Independent Healthcare Providers Network
- Abbreviation: IHPN
- Chief Executive: David Hare
- Website: www.ihpn.org.uk

= Independent Healthcare Providers Network =

The Independent Healthcare Providers Network (IHPN), formerly known as the NHS Partners Network, is a representative body for independent sector healthcare providers in the United Kingdom.

The body was formed in 2005 to provide a voice for private health companies, and was initially made up of organisations involved in the government's Independent Sector Treatment Centre programme.

It was formerly part of the NHS Confederation, an independent membership body for organisations in the National Health Service, but became an independent entity in 2020.

The members of the IHPN are independent healthcare providers including large hospital groups, diagnostics providers, third-sector organisations and providers of primary, community and dental care.

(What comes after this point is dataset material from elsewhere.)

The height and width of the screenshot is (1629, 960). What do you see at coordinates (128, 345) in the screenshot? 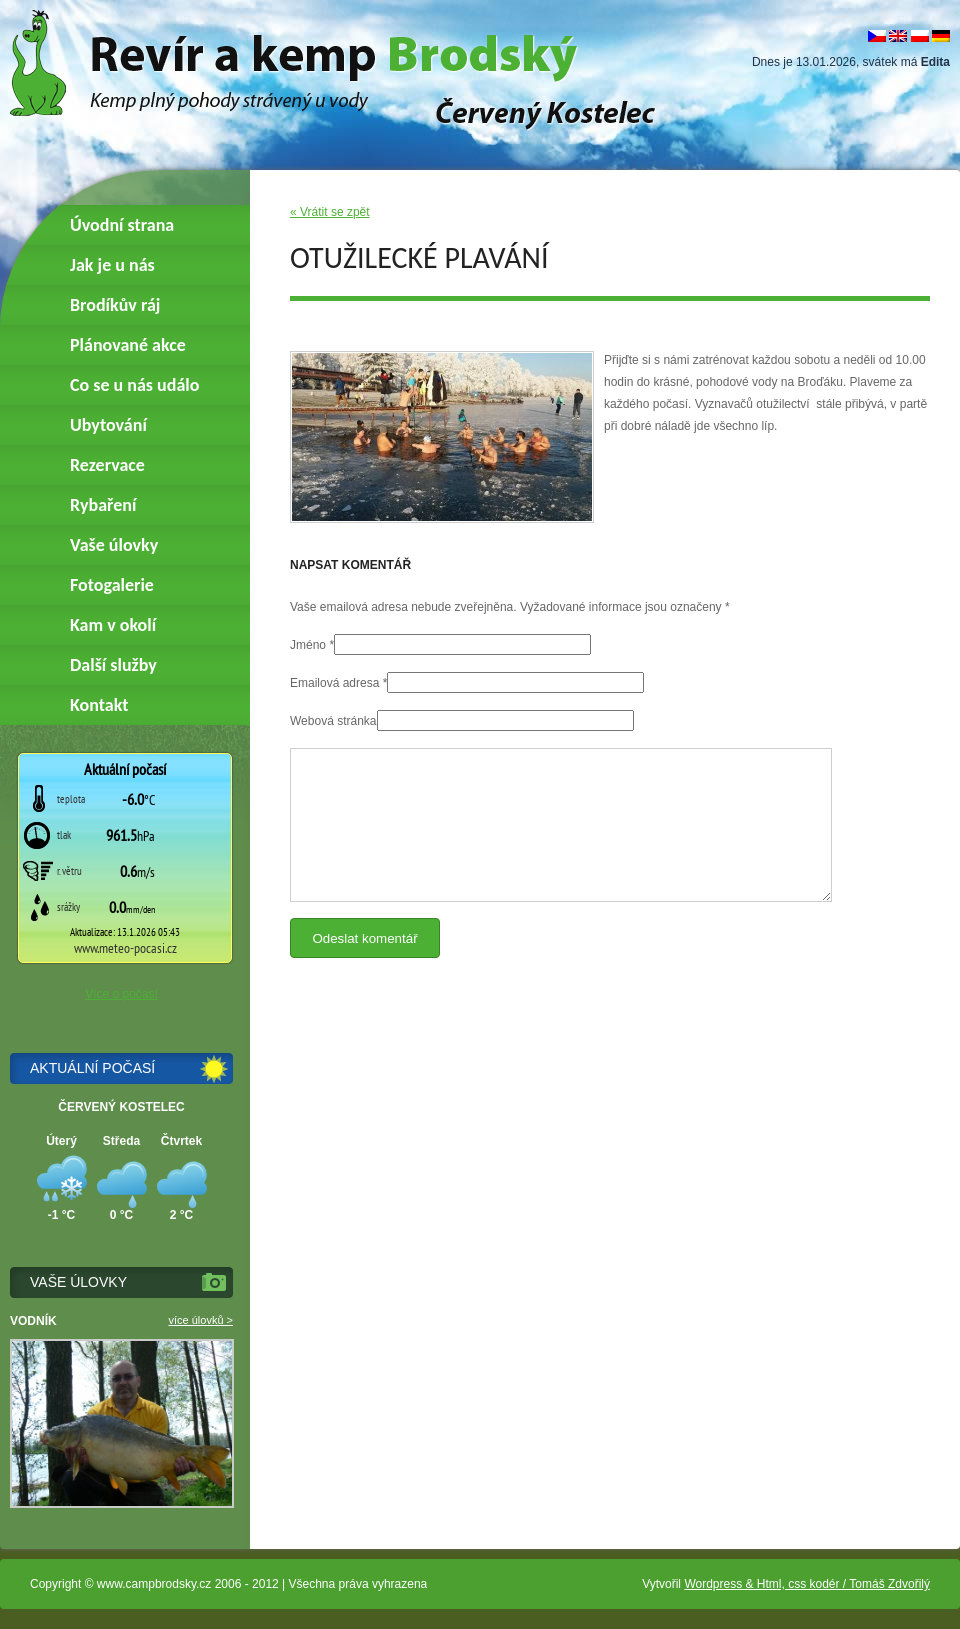 I see `Plánované akce` at bounding box center [128, 345].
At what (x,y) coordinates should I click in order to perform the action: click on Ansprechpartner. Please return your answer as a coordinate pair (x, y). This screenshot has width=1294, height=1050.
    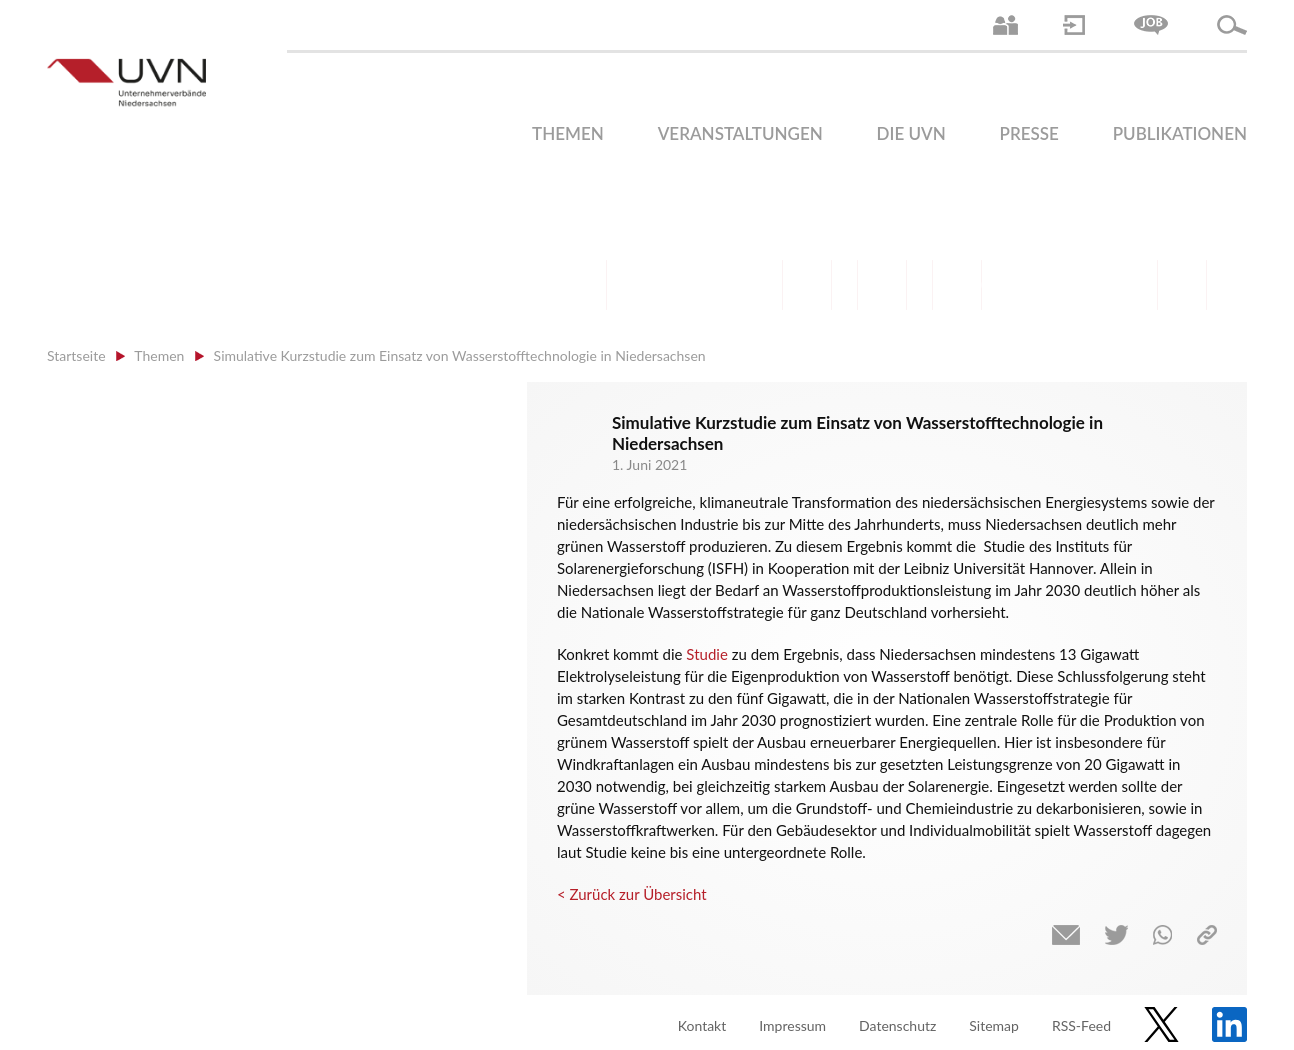     Looking at the image, I should click on (1005, 25).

They include not-for-profit providers.

==Organisation==
Following a vote at the 2007 NHS Confederation Annual Conference, the network became part of the NHS Confederation. Since Autumn 2008 its membership has expanded to include independent sector healthcare organisations providing NHS patient care in primary and community care, in addition to diagnostics and acute and elective surgery.

David Hare has been chief executive since November 2013, when he replaced David Worskett. The organisation has a strategic council which includes leaders of some of its largest members.

It has an independent chair, Seema Kennedy, who was appointed in 2023.

== Response to 2020 pandemic ==
In March 2020, the IHPN brokered the block-booking by NHS England of almost all services and facilities at the country's private hospitals.